On many levels, Jewish day schools are flourishing in the United States. Notwithstanding our nation’s many good public school systems, high-quality private school opportunities and a history of integrating immigrants, Jewish day schools have successfully offered an alternative that seeks to balance Jewish knowledge and culture with quality secular education and an involvement in and appreciation of the wider world. But despite its many successes, all is not well with the day-school movement.
First, high-quality Jewish day-school education doesn’t come cheap. And with the exception of haredi Orthodox day schools, Jewish day-school enrollment is flat or declining.

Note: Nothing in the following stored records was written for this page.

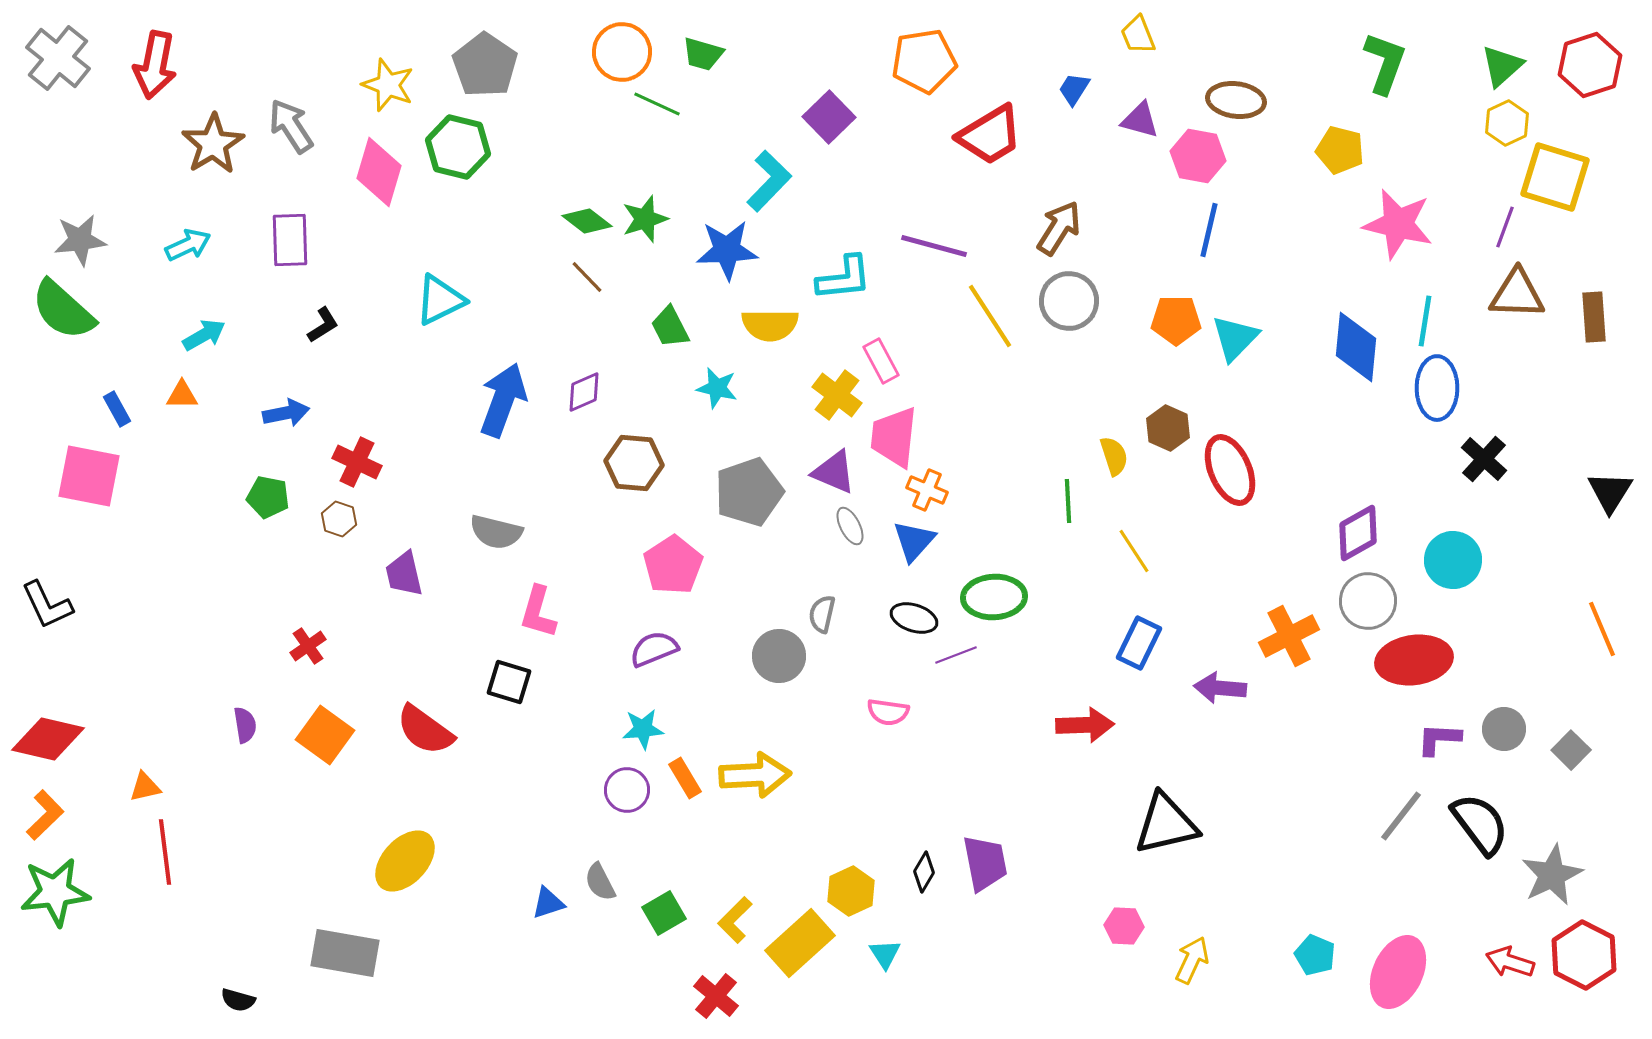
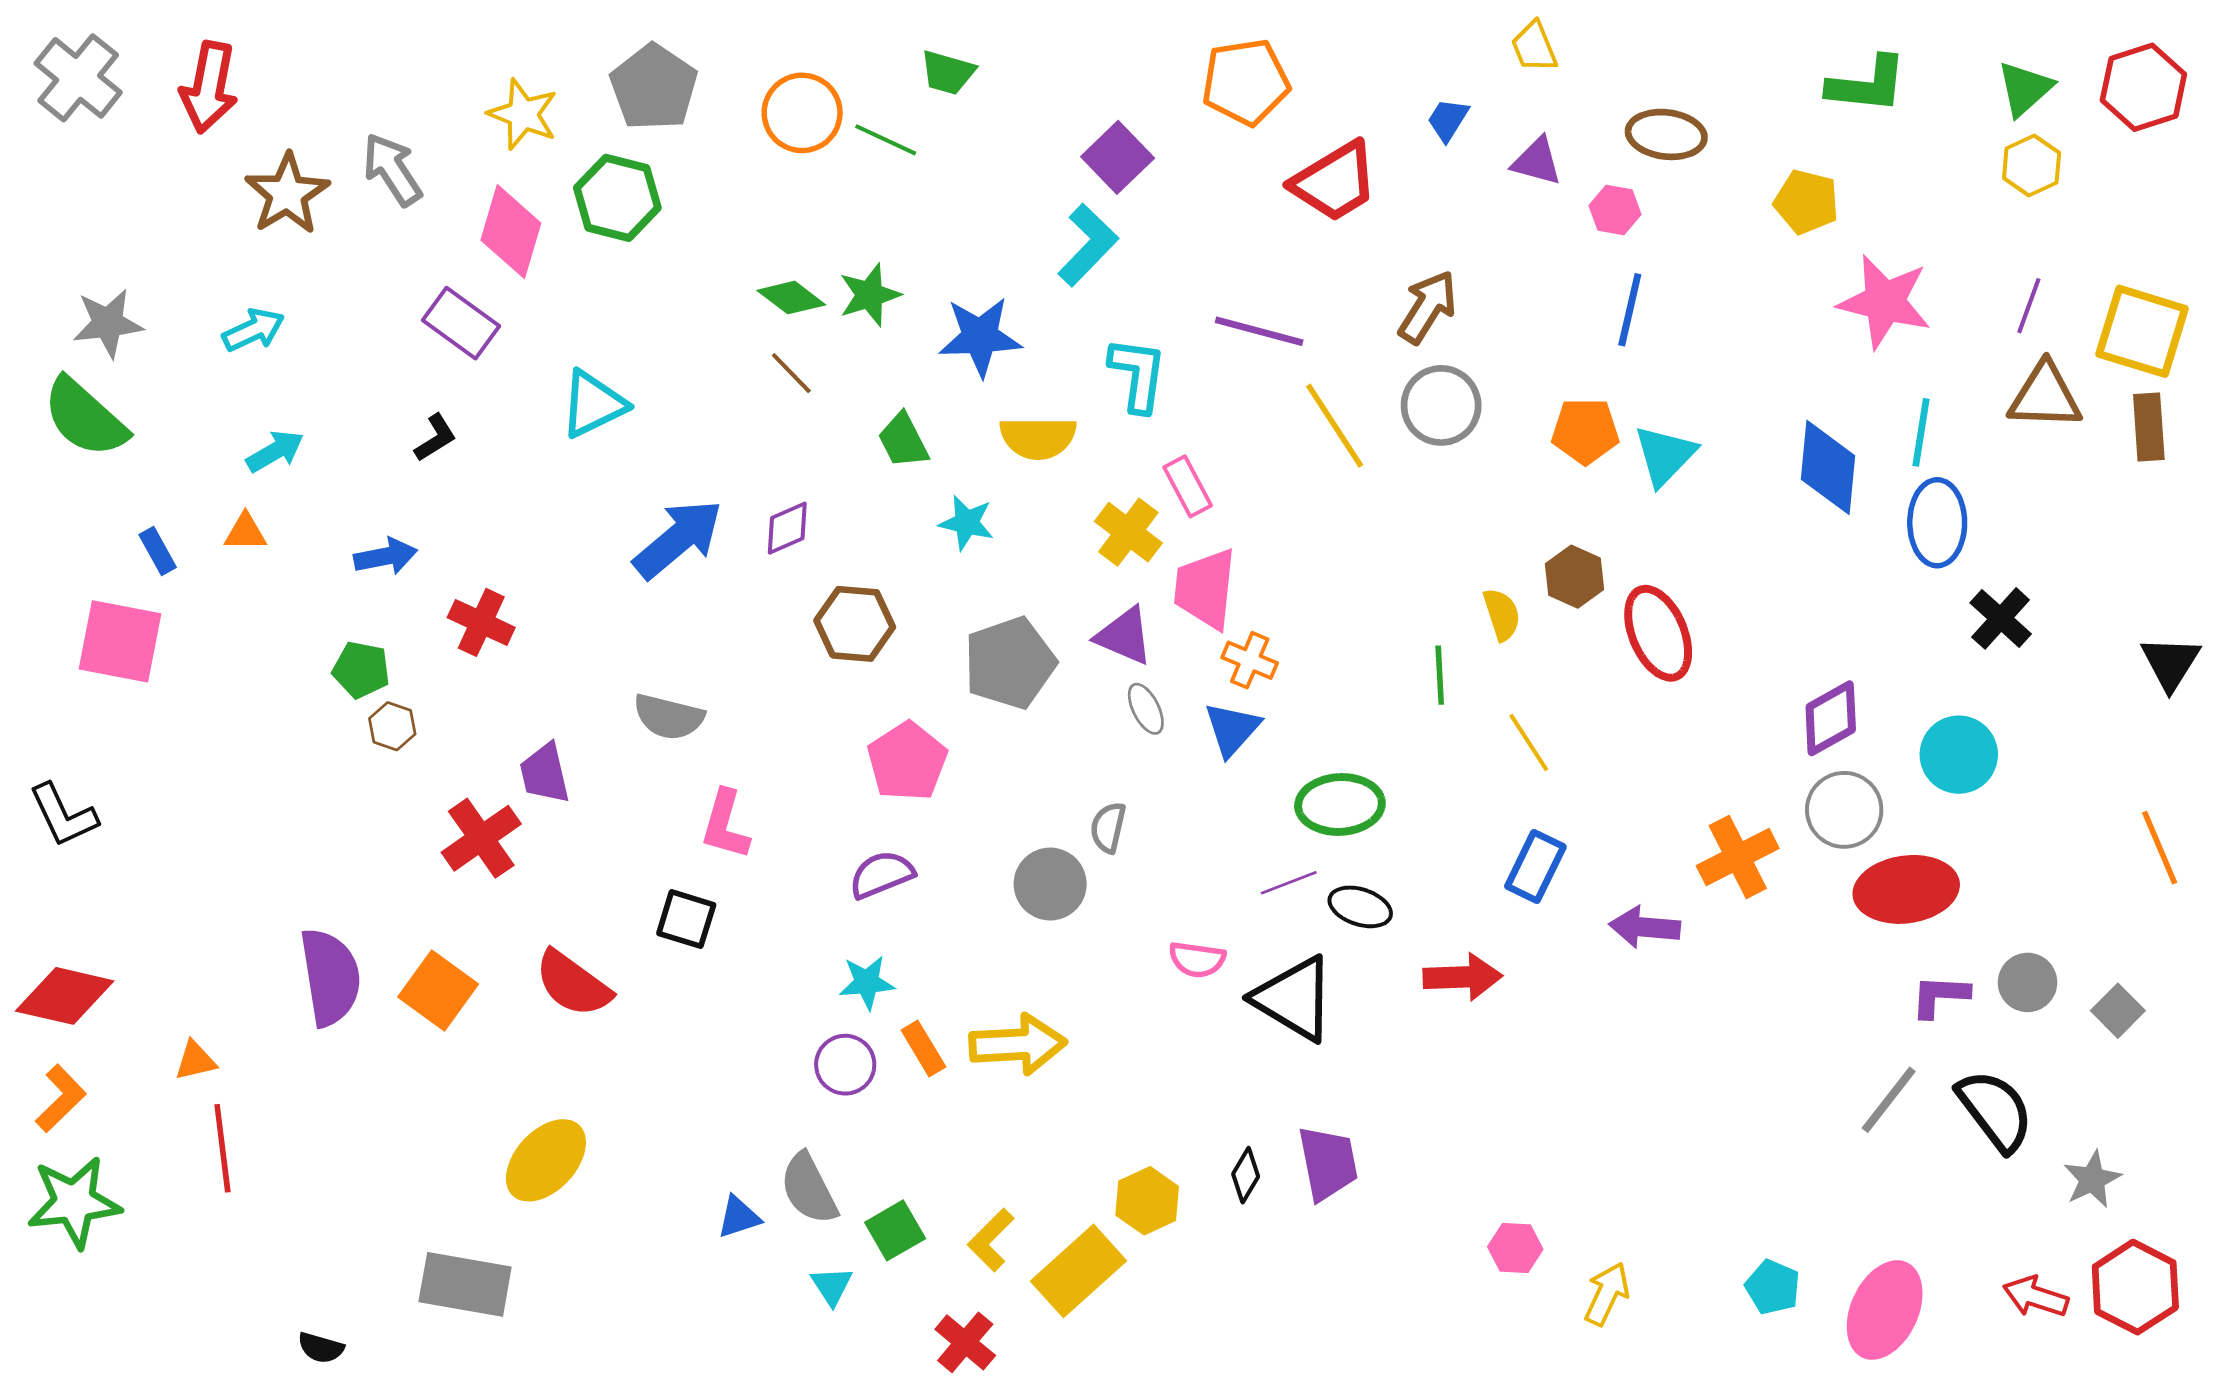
orange circle: (622, 52) -> (802, 113), moved
green L-shape: (1385, 63) -> (1867, 85), turned 76
pink hexagon: (1198, 156) -> (1615, 210), size x0.7
yellow square: (1555, 177) -> (2142, 331), moved
cyan L-shape: (769, 181) -> (1088, 245), moved
purple rectangle: (290, 240) -> (461, 323), moved, turned -52
cyan L-shape: (844, 278) -> (1138, 374), turned -76
blue arrow: (503, 400) -> (678, 539), turned 30
brown hexagon: (339, 519) -> (392, 726), moved
black ellipse: (914, 618) -> (1360, 907), moved
red cross: (308, 646) -> (481, 838), moved, size x1.6
purple semicircle: (245, 725) -> (330, 977), size x2.0
black triangle: (1166, 824) -> (1294, 999), moved, turned 44
gray star: (1552, 875) -> (2092, 1179), size x0.7
gray semicircle: (600, 882) -> (809, 1189), size x1.4
cyan triangle: (885, 954) -> (832, 1286), moved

In an effort to stanch the flow of students and money to other private schools, five prominent national day-school organizations representing 375 Reform, Conservative, modern Orthodox and nondenominational schools — where, collectively, 100,000 students are enrolled — announced last week that they will combine into a single umbrella association. (This association of the Jewish Community Day School Network, the Partnership for Excellence in Jewish Education, Yeshiva University School Partnership, the Schechter Day School Network and Day Schools of Reform Judaism does not include Torah U’Mesorah and other haredi yeshiva day school associations, which account for the remaining 125,000 Jewish school-age children who are enrolled in those schools.)
The merged organization will advocate for the day school movement and provide professional training and other services in the hope of saving as much as $1 million in efficiencies. In a larger sense, the new umbrella organization will demonstrate Jewish unity by emphasizing the commonality these Jewish schools share. After all, there are no theological controversies in pedagogy, professional training, special needs students, fundraising, networking and IT support.
Some might be concerned that in the merging and streamlining of the various (and sometimes conflicting) religious philosophies of the constituent schools and their associations, the defining character of each of the respective Jewish streams will get lost. We trust that those building the new organization are keeping those concerns in mind. But at the end of the day, we all win when all Jewish schools, no matter their affiliation, improve their functionality, increase their enrollments and strengthen their bottom lines. That was one of the significant takeaways from the latest round of Pew analyses — which made clear that so many things correlate with attending a Jewish day school, from identification with Israel to synagogue attendance and Jewish generational continuity. Indeed, in light of that long-known reality, it’s a wonder that it has taken this long for the kind of communal support to materialize to make this new umbrella organization possible.
So far, the initiative is going by the placeholder name “NewOrg.” But it might just signify a new horizon ahead. We look forward to NewOrg contributing to a flourishing day school world.